<h1 align="center">MDSC-302 Assignment</h1>
<h3 align="right">Registration number: 20233</h3>

# Sustainable Development Goals

In [1]:
# Import required libraries
import numpy as np
import pandas as pd
import PyPDF2
import re
import json
import nltk
from nltk.corpus import stopwords 
from nltk.tokenize import word_tokenize 
from typing import Any, Iterable, List, Tuple, Union, NoReturn
import ipywidgets as widgets
from IPython.display import display, clear_output

In [2]:
# Downlading nltk stopwords and punkt 
nltk.download("stopwords")
nltk.download("punkt")
print()




[nltk_data] Downloading package stopwords to
[nltk_data]     C:\Users\gunta\AppData\Roaming\nltk_data...
[nltk_data]   Package stopwords is already up-to-date!
[nltk_data] Downloading package punkt to
[nltk_data]     C:\Users\gunta\AppData\Roaming\nltk_data...
[nltk_data]   Package punkt is already up-to-date!


In [3]:
# Enabling extensions
#!jupyter nbextension enable --py widgetsnbextension --sys-prefix
#!jupyter serverextension enable voila --sys-prefix

In [4]:
# n-gram matcher -(From OSDG github)
class NgramMatcher:
    def __init__(self,
                 ngrams: Iterable[str],
                 lowercase: bool = True,
                 token_pattern: str = r'(?u)\b\w+\b',
                 ngram_size: Union[int, Tuple[int, int]] = (1, 1)):
        r"""
        Ngram matcher and counter.

        Parameters
        ----------
        ngrams : Iterable[str]
            List of ngrams to match.
        lowercase : bool, by default True
            Lowercases all characters.
        token_pattern : str, by default r'(?u)\b\w+\b'
            Regex expression that designates a token.
        ngram_size : Union[int, Tuple[int, int]], by default (1, 1)
            Minimum and maximum boundaries for token amount per ngram.
            If integer is provided, it represents both minimum and maximum boundaries.
        """
        self.__validate_ngrams(ngrams)
        self.ngrams = np.array(ngrams)

        self.lowercase = lowercase
        if lowercase:
            self.ngram_index_map = {ngram.strip().lower(): idx for idx, ngram in enumerate(ngrams)}
        else:
            self.ngram_index_map = {ngram.strip(): idx for idx, ngram in enumerate(ngrams)}

        self.token_pattern = token_pattern
        self.__token_pattern = re.compile(token_pattern)
        if self.__token_pattern.groups > 1:
            raise ValueError(f'Too many groups in ngram pattern : {self.__token_pattern.groups}')

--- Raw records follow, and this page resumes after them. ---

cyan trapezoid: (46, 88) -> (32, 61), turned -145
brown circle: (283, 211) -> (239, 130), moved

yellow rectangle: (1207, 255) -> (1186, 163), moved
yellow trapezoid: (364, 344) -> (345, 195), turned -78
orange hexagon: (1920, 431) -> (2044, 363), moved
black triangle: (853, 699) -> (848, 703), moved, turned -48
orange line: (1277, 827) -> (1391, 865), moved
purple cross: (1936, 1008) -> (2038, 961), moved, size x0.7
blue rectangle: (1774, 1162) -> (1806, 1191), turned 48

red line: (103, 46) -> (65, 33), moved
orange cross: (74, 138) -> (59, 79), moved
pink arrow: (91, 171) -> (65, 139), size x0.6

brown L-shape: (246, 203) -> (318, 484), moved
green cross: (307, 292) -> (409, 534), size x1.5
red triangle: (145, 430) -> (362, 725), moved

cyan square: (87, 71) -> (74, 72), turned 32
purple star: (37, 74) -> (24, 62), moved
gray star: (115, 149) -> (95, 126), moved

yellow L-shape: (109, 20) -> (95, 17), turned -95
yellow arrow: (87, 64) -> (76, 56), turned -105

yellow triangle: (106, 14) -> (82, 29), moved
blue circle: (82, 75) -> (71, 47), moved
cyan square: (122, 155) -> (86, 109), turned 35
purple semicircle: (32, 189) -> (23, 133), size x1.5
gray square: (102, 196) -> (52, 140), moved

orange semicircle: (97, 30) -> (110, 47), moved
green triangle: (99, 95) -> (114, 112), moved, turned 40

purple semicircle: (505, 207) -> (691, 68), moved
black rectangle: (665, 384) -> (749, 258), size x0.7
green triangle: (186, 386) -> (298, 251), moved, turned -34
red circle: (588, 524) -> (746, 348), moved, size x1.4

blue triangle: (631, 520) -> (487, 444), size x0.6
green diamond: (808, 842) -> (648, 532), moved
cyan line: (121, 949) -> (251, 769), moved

        if isinstance(ngram_size, int):
            self.ngram_size = (ngram_size, ngram_size)
        elif isinstance(ngram_size, tuple) and len(ngram_size) == 2:
            self.ngram_size = ngram_size
        else:
            raise ValueError(f'Expected int or tuple of length 2 for argument ngram_size. Got {type(ngram_size)}.')


    @staticmethod
    def __validate_ngrams(ngrams) -> NoReturn:
        if isinstance(ngrams, str) or not hasattr(ngrams, '__iter__'):
            raise ValueError('Terms must be iterable.')
        if len(ngrams) == 0:
            raise ValueError('Empty terms passed.')
        if len(ngrams) != len(set(ngrams)):
            raise ValueError('Terms contain duplicate entries.')
        try:
            _ = ''.join(ngrams)
        except TypeError:
            raise TypeError('Terms contain non str type values.')


    @staticmethod
    def __validate_documents(documents: Any) -> NoReturn:
        if isinstance(documents, str) or not hasattr(documents, '__iter__'):
            raise TypeError('Iterable of strings is expected.')
        if any(not isinstance(doc, str) for doc in documents):
            raise TypeError('Documents contain non str values.')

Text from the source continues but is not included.